Market Pulse: Activity Up, Liquidity Still Tight

High‑level data and commentary this week continue to paint a picture of rebounding activity constrained by liquidity and fundraising concentration.

  • Dealroom’s latest statistics note that PE deal flow has partially rebounded in 2026, particularly in North America and select Europe, but exits remain the bottleneck: more than 30,000 PE‑backed companies globally, with roughly half acquired since 2020, and an inventory of 12,552 portfolio companies implying about 8.5–9 years of exits at recent run‑rates.

  • While median exit size hit a record in 2025, quarterly exit value has been volatile: Q2 2025 exits were down 46% in value and 25% in count versus Q1, even as first‑half exit value still rose 69% year‑over‑year (and more than doubled including Venture Global LNG’s $58.7 billion listing).

  • With Intelligence’s March update reiterates that fundraising is still down more than 30% from 2023, and that 2026 will remain challenging for first‑time and mid‑sized managers without strong, realized performance.

Preqin’s new Private Markets in North America 2026 report adds granularity:

  • North America entered 2026 with renewed fundraising and AUM momentum, and is expected to remain the leading region for private capital fundraising.

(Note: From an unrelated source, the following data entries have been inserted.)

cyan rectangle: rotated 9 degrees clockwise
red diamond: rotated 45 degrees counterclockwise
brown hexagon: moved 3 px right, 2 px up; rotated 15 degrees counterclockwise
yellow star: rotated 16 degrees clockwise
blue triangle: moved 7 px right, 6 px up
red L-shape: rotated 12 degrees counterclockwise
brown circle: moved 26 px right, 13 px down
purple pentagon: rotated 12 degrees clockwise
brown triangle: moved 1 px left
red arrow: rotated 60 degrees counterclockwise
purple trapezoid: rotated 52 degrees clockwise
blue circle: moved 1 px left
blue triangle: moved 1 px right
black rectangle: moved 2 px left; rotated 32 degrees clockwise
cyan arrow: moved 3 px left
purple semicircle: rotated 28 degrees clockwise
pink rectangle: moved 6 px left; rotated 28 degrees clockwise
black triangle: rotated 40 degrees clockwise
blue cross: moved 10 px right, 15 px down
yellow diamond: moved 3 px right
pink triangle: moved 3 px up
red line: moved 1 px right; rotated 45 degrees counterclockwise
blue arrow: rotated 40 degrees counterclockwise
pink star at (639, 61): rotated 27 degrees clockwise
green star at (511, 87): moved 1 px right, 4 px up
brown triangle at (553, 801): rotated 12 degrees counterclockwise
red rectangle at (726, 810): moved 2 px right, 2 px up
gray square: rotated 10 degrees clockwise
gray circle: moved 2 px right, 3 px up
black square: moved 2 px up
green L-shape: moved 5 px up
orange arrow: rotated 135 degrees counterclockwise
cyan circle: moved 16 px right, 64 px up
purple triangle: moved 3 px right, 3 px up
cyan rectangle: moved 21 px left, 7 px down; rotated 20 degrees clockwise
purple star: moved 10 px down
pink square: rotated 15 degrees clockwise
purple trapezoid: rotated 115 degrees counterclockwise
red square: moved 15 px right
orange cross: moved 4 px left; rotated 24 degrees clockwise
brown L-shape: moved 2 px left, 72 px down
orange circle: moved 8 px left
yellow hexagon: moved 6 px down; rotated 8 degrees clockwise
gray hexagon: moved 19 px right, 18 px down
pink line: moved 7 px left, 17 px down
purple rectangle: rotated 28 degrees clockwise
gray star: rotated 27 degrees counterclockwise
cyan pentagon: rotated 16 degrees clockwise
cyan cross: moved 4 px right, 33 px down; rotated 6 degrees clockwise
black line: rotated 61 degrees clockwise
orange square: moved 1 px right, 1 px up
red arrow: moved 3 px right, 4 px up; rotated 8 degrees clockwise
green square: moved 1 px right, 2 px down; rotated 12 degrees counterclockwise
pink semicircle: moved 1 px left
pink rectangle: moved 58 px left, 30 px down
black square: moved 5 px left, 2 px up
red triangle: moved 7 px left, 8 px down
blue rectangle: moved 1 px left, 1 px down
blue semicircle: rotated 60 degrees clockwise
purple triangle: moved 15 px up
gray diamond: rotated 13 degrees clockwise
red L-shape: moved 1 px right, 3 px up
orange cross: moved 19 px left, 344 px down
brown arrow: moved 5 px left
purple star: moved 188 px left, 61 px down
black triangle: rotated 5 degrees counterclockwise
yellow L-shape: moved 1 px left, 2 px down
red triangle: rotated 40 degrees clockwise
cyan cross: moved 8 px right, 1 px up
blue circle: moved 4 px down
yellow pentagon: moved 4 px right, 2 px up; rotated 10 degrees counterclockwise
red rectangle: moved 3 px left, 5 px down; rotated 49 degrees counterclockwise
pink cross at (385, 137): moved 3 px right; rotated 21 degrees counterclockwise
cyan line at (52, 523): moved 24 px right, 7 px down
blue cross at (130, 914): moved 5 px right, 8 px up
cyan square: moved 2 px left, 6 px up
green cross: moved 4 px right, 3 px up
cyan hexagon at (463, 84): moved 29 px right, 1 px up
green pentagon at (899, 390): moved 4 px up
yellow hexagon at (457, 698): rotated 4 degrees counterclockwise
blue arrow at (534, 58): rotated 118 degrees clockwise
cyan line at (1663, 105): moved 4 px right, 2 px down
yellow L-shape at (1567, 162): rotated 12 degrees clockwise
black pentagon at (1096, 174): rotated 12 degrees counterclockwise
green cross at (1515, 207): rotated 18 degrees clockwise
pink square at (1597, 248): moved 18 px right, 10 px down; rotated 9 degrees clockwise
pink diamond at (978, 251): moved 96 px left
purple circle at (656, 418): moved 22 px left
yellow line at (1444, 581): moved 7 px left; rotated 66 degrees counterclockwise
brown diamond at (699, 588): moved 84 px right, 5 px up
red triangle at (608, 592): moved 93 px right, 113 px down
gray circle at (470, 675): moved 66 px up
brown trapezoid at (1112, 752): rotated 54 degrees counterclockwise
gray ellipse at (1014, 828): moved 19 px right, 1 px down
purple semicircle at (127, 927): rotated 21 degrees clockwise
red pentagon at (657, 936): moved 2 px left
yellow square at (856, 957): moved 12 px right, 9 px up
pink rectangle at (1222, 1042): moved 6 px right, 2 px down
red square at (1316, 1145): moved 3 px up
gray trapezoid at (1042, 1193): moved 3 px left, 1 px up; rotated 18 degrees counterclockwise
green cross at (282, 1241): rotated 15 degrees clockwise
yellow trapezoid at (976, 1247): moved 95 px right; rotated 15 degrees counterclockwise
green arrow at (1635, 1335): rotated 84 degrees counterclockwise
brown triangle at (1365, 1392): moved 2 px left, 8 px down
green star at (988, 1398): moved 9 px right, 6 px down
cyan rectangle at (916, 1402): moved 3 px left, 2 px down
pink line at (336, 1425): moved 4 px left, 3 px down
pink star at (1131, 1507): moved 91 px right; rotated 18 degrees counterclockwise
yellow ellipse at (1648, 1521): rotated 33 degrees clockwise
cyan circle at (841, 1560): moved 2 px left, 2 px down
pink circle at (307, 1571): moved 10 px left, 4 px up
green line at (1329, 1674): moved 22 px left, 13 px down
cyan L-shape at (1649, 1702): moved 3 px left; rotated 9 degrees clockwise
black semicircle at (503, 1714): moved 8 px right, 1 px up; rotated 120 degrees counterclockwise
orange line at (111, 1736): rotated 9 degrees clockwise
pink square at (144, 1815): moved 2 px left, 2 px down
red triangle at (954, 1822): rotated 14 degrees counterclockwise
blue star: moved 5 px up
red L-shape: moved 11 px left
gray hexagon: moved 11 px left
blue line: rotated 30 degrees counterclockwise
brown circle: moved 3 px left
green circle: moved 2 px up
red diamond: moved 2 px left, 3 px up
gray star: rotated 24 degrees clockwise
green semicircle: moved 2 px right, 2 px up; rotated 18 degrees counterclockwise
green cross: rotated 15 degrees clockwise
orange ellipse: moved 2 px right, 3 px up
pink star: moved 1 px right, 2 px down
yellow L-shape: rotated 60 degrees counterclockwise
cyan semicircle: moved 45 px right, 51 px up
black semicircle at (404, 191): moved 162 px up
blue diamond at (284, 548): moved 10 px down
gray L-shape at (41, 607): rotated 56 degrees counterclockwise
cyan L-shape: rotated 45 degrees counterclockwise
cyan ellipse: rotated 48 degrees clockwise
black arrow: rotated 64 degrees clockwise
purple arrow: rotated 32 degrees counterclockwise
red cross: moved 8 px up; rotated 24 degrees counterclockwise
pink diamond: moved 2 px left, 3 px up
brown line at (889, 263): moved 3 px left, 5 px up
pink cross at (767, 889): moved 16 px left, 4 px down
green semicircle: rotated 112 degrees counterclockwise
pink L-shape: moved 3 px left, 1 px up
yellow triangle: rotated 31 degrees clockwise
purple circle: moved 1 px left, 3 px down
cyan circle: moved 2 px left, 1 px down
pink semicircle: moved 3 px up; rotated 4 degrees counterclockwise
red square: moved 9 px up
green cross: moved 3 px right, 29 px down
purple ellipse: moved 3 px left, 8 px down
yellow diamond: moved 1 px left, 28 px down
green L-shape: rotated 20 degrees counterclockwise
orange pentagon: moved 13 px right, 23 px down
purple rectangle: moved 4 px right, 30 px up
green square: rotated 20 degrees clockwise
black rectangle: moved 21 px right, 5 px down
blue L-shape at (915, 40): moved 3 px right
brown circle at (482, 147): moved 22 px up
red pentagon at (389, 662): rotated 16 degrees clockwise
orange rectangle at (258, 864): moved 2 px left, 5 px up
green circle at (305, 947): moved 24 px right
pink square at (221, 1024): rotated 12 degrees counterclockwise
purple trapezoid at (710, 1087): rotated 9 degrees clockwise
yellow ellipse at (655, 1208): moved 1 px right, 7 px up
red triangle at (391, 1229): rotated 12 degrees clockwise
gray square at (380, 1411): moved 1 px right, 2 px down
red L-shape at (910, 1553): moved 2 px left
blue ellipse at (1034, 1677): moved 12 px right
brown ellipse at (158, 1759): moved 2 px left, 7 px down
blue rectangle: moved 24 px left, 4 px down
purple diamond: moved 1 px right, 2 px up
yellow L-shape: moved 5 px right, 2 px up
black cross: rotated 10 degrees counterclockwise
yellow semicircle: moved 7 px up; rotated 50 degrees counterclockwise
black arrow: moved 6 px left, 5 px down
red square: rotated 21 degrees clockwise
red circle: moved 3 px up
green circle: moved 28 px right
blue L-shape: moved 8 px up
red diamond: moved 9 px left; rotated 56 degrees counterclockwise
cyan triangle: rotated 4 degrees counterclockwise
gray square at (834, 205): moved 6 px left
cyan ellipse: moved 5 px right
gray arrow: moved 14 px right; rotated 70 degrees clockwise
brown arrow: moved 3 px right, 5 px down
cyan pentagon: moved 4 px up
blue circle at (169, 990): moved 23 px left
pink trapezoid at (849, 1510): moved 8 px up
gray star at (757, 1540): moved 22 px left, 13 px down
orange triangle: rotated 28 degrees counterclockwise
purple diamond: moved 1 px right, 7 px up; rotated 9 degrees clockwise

  • Secondaries are outpacing primaries, as LPs use GP‑led deals and LP portfolio sales to manage liquidity and reshape exposures; AI‑driven exits (for data‑center, software, and semiconductor assets) are explicitly cited as helping unlock liquidity in the region.

For SEQH clients, the quant takeaway is that the denominator problem is easing, but not solved. Asset prices and deal volumes look better on the surface, yet the time it will take to clear the existing backlog is still measured in years, not quarters.


Private Credit: Redemptions, Gates, and “Growing Pains”

This week crystallized the new private‑credit regime: significant pressure in semi‑liquid, wealth‑channel vehicles, but a more balanced risk narrative than the “next 2008” headlines imply.

What Actually Happened

  • Bloomberg/WealthManagement report that Apollo and Ares became the latest firms to cap withdrawals from major private credit funds, joining BlackRock, Morgan Stanley, and others; collectively, more than $4.6–5 billion of investor capital is now “trapped” behind withdrawal limits, with about $13 billion in redemption requests this quarter.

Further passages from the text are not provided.